Eschilo viene considerato il vero padre della tragedia antica. Il mondo delle sue tragedie riflette la realtà circostante ed è vivamente e densamente costituito dalla cultura arcaica: divinità mostruose, apparizioni dall’oltretomba e arcaici rituali religiosi costituiscono il quadro scenico dove si svolgono le sue tragedie.
Il poeta greco nacque ad Eleusi, nel 525 a.C., centro del culto di Demetra, che comunicò una profonda religiosità al suo animo. Esordì giovanissimo come attore, in seguito come autore di drammi. Nel 484 a.C. vinse il suo primo premio nelle gare tragiche e negli stessi anni partecipò alla battaglia di Maratona, Salamina e Platea, esperienze fondamentali per la sua vita. Nel 474 a.C., in seguito alla fondazione di Etna, fu invitato a corte da Gerone di Siracusa. Morì a Gela nel 456 a.C.
Ad Eschilo sono attribuiti da 70 a 90 drammi, a noi ne sono giunti solo 7: I Persiani (472 a.C.), I sette contro Tebe (467 a.C.), Le supplici (463 a.C.), Prometeo incatenato (458 a.C.) e la trilogia dell’ Orestea (458 a.C.), grazie alla quale ebbe la più memorabile vittoria nei concorsi teatrali.
L’Orestea è l’unica trilogia di Eschilo pervenuta per intero. E’ stata scritta nel 458 a.C. ed è composta da tre tragedie: Agamennone, le Coefere e le Eumenidi. Esse affondano le proprie radici nella tradizione mitica dell’antica Grecia: l’assasinio di Agamennone da parte della moglie Clitemnestra, la vendetta del loro figlio Oreste che uccide la madre, la persecuzione del matricida da parte delle Erinni e la sua assoluzione finale ad opera del tribunale dell’ Aeropago.

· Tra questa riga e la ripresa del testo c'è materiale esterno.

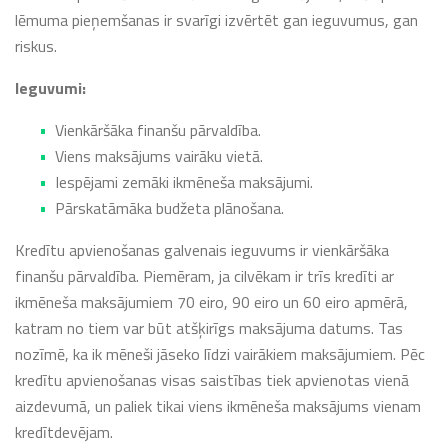
lēmuma pieņemšanas ir svarīgi izvērtēt gan ieguvumus, gan
riskus.
Ieguvumi:
Vienkāršāka finanšu pārvaldība.
Viens maksājums vairāku vietā.
Iespējami zemāki ikmēneša maksājumi.
Pārskatāmāka budžeta plānošana.
Kredītu apvienošanas galvenais ieguvums ir vienkāršāka
finanšu pārvaldība. Piemēram, ja cilvēkam ir trīs kredīti ar
ikmēneša maksājumiem 70 eiro, 90 eiro un 60 eiro apmērā,
katram no tiem var būt atšķirīgs maksājuma datums. Tas
nozīmē, ka ik mēneši jāseko līdzi vairākiem maksājumiem. Pēc
kredītu apvienošanas visas saistības tiek apvienotas vienā
aizdevumā, un paliek tikai viens ikmēneša maksājums vienam
kredītdevējam.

La trilogia traccia il passaggio dalla società arcaica permeata da un senso di religiosità oscura e violenta ad una società moderna dove le Eumenidi garantiscono la Giustizia esercitata dal tribunale dell’Areopago. Questo ripete all’ interno del mondo umano la supremazia del mondo celeste delle divinità maschili che impongono la loro razionalità ordinatrice su quelle femminili delle viscere della terra, regno della Grande madre e dei culti agrari.